Henry Demmert is associate dean of the Leavey School of Business at Santa Clara University.
A true story: In the early 1980s I worked as an economist in the Antitrust Division of the Department of Justice. In my first assignment I was paired with one of the division’s experienced lawyers to evaluate a merger between two electronics firms. My first step was to visit the lawyer, introduce myself, and begin preliminary discussion of the task before us. We got right down to business. Or at least he did, insisting that this was clearly an anticompetitive merger and our job was to block it. I asked how he had reached this conclusion so quickly. By what measure, which I surely had missed, was it so clear that the merger would lessen competition? His response: “There are 22 competitors in the market now. If we allow this merger, there will only be 21 left. That’s less competition.”
I’ll be the first to admit that this particular lawyer’s terribly naive view of competition is not representative of everyone at the Antitrust Division, and certainly not of the economists. But it is instructive as an extreme version of the view of competition that the Division uses in formulating antitrust policy, especially merger policy. It is a view that is enshrined in the Division’s merger guidelines.

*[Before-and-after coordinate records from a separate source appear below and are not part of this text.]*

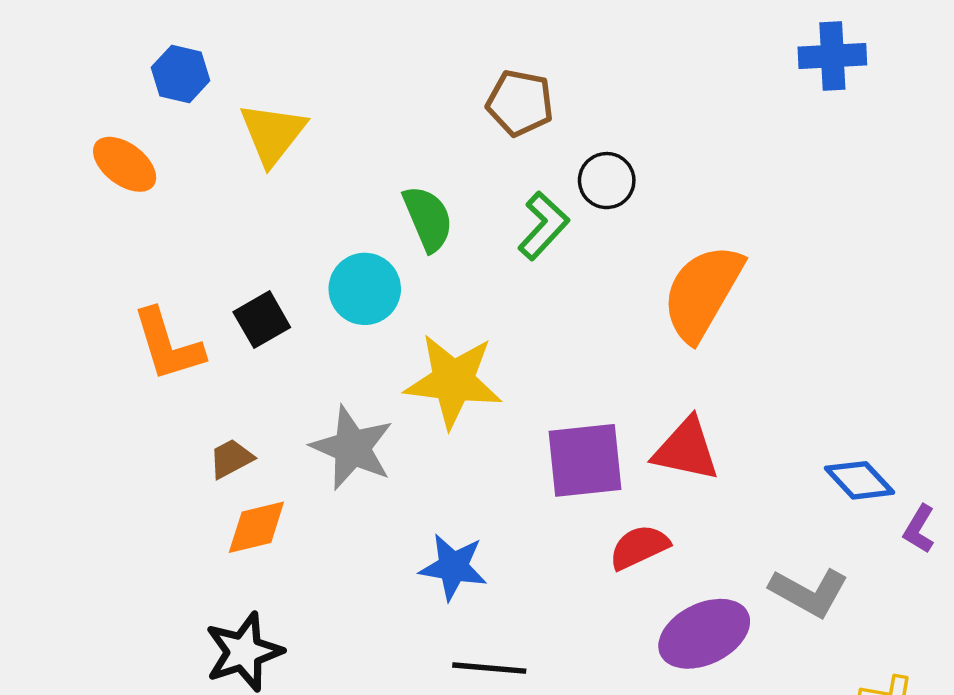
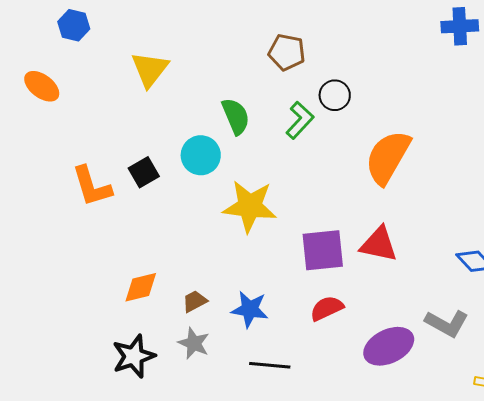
blue hexagon: (181, 74) -> (74, 25), moved
orange ellipse: (125, 164) -> (42, 86), moved
gray star: (352, 448) -> (194, 343), moved, size x0.7
brown trapezoid: (231, 459) -> (195, 301), moved
red semicircle: (639, 547) -> (327, 308), moved

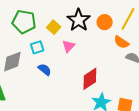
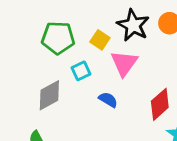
pink triangle: (69, 46) -> (124, 63), size x1.5
blue semicircle: (45, 69) -> (108, 100), moved

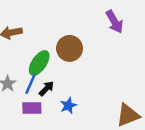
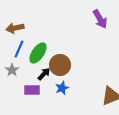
brown circle: (70, 48) -> (60, 65), moved
blue line: (31, 84) -> (19, 49), moved

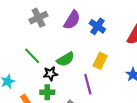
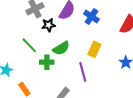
black star: (50, 74) -> (49, 25), moved
green cross: (47, 92) -> (47, 62), moved

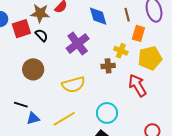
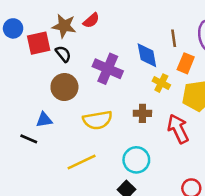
blue diamond: (98, 16) -> (147, 55), moved
purple cross: (78, 44) -> (108, 69), turned -35
brown cross: (108, 66) -> (142, 113), moved
brown circle: (33, 69) -> (64, 87), moved
blue triangle: (33, 118) -> (44, 120), moved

The guidelines were first introduced in 1968 in an attempt to eliminate what, at the time, was a great deal of uncertainty over the kind of merger the antitrust authorities would challenge. Although these guidelines have often been revised, the last time in 1994, the essential approach remains unchanged. The focus is on “market structure.” That is, the antitrust authorities define a market, geographically and by product, in which the merging firms compete. They then measure the market shares of each of the merger partners as well as the overall level of “concentration” in the market—the extent to which a few large suppliers account for a substantial share of total market sales. If the combined shares of the merger partners is too high or the market is too concentrated, the merger will likely be challenged by the feds. Their fear is that too large a firm will wield enough “market power” to raise prices or that a market with a few significant suppliers is susceptible to collusion.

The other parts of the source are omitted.